## What you need to do
Once the line with "Describe the element at coordinates (298, 1961)" is found in the entries below, repeat it and each following line exactly, up to and including the line with "The height and width of the screenshot is (934, 768).". Add no other lines.

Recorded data
════════════════
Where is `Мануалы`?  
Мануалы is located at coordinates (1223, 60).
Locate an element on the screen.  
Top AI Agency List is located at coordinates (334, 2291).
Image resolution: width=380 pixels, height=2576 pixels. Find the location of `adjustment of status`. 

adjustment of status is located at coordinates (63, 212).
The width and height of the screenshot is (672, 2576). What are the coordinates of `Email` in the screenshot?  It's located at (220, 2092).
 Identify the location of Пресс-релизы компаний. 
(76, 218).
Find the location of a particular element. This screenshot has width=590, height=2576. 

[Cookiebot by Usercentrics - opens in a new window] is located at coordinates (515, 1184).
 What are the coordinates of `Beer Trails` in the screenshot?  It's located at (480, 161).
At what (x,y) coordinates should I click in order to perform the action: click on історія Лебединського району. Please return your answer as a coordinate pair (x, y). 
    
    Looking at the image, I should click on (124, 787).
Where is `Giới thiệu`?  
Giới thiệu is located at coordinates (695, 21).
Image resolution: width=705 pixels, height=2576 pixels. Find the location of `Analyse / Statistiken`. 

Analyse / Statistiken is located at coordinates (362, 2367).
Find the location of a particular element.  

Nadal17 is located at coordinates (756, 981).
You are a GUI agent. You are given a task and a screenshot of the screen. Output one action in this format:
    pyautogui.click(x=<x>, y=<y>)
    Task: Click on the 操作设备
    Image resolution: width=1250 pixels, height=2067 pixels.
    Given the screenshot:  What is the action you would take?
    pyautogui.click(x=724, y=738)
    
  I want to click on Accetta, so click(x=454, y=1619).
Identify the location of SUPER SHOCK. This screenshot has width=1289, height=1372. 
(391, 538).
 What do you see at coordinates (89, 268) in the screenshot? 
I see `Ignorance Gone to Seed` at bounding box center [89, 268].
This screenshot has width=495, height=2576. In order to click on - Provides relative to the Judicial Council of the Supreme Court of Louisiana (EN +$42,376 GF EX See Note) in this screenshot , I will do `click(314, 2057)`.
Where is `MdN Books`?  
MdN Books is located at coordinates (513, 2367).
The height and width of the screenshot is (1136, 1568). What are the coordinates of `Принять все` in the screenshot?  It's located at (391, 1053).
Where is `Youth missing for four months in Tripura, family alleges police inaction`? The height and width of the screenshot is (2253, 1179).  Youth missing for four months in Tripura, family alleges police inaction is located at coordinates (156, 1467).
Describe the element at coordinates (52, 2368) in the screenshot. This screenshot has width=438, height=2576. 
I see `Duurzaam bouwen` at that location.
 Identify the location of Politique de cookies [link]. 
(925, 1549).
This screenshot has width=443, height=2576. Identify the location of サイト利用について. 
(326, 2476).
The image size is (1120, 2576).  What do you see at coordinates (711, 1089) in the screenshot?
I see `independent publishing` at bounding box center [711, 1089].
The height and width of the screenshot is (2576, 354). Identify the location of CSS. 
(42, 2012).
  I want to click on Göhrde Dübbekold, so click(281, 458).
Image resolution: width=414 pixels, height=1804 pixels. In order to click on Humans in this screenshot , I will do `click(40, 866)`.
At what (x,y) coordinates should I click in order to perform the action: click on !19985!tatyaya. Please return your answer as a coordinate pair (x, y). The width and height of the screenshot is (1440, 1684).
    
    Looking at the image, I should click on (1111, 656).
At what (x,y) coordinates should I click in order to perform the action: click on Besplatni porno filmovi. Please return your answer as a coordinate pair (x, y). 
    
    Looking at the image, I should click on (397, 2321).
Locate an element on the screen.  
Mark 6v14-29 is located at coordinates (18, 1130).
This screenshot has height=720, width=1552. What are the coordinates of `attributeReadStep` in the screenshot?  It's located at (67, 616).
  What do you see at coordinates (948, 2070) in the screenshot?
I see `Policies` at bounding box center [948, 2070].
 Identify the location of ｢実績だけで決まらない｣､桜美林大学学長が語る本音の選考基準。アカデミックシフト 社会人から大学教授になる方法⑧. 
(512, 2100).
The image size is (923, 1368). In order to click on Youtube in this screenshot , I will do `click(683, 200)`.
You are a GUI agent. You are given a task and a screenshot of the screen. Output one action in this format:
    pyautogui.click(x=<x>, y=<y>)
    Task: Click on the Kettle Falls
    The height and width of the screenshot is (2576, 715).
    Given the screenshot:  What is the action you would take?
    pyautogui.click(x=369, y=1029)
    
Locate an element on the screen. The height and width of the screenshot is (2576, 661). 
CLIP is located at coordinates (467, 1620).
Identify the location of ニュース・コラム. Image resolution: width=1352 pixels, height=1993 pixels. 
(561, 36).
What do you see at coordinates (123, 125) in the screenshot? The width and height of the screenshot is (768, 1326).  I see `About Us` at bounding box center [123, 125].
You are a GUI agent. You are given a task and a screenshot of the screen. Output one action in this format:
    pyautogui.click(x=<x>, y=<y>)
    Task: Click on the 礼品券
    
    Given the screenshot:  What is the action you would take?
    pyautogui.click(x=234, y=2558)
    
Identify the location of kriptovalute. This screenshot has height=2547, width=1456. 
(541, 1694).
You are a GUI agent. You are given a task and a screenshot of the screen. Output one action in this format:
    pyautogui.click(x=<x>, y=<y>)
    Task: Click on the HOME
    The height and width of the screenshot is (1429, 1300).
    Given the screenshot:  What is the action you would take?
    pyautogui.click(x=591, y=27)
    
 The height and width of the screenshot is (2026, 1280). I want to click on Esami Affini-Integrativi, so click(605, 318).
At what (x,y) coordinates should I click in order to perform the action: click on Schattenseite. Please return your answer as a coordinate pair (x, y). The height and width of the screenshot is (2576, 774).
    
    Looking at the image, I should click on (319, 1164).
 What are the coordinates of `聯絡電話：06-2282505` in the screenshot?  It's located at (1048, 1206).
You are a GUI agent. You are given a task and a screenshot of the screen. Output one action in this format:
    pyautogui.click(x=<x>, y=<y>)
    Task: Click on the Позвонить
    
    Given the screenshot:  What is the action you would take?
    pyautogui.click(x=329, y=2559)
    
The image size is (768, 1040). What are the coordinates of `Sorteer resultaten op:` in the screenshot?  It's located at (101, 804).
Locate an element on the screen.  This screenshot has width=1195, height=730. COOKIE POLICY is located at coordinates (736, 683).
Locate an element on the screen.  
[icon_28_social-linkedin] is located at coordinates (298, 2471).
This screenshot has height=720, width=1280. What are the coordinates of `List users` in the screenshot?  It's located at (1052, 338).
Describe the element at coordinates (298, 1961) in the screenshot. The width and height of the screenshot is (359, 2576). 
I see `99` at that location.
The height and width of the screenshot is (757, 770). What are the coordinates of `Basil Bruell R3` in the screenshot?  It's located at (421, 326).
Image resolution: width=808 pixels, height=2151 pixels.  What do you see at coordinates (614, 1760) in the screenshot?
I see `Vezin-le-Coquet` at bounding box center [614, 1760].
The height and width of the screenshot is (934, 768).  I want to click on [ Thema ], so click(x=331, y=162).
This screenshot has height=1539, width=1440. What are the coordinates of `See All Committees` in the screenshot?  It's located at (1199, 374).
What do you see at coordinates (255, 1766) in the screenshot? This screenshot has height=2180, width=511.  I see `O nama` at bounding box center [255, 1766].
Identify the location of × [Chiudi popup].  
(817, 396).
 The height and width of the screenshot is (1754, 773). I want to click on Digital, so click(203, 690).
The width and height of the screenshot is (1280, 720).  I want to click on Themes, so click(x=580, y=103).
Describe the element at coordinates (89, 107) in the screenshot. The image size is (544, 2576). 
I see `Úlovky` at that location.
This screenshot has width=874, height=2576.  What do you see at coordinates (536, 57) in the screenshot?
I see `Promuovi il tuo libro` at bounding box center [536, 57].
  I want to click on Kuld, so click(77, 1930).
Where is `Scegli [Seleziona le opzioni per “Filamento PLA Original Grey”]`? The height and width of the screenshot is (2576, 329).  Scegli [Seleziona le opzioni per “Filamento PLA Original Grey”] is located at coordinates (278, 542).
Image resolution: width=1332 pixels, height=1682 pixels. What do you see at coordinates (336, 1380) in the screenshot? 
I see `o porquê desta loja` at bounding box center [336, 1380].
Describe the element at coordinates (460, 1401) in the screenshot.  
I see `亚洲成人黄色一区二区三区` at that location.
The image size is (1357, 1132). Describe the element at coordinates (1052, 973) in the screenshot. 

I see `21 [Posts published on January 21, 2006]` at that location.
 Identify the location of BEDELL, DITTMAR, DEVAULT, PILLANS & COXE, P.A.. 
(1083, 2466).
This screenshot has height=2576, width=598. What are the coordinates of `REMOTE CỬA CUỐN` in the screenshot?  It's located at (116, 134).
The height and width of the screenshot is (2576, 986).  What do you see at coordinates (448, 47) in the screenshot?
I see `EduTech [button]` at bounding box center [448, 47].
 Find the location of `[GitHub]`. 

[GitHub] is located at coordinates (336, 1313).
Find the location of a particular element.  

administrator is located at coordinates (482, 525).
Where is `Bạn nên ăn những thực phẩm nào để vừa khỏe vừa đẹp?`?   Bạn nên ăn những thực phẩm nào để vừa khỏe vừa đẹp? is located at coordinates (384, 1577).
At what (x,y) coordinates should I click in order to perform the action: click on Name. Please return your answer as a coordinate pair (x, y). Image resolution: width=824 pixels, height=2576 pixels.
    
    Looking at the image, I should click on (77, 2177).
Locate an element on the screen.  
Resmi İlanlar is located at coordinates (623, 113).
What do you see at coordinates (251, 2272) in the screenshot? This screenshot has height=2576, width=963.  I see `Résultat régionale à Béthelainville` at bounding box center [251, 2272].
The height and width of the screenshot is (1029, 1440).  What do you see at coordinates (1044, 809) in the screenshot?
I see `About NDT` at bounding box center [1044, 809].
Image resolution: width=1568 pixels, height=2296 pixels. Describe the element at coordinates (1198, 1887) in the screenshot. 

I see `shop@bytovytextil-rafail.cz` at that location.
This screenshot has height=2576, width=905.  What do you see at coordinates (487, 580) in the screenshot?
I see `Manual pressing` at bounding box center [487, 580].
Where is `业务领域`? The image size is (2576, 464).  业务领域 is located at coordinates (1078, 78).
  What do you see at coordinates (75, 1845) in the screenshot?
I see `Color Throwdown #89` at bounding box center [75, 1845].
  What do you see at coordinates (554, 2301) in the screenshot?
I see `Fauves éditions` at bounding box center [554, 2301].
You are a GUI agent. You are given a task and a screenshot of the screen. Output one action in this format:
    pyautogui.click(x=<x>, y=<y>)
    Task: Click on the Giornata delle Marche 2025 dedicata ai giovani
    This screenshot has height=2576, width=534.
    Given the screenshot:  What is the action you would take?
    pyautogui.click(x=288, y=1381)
════════════════
## Result of the exercise
Describe the element at coordinates (298, 1961) in the screenshot. The width and height of the screenshot is (359, 2576). 
I see `99` at that location.
The height and width of the screenshot is (757, 770). What are the coordinates of `Basil Bruell R3` in the screenshot?  It's located at (421, 326).
Image resolution: width=808 pixels, height=2151 pixels.  What do you see at coordinates (614, 1760) in the screenshot?
I see `Vezin-le-Coquet` at bounding box center [614, 1760].
The height and width of the screenshot is (934, 768).  I want to click on [ Thema ], so click(x=331, y=162).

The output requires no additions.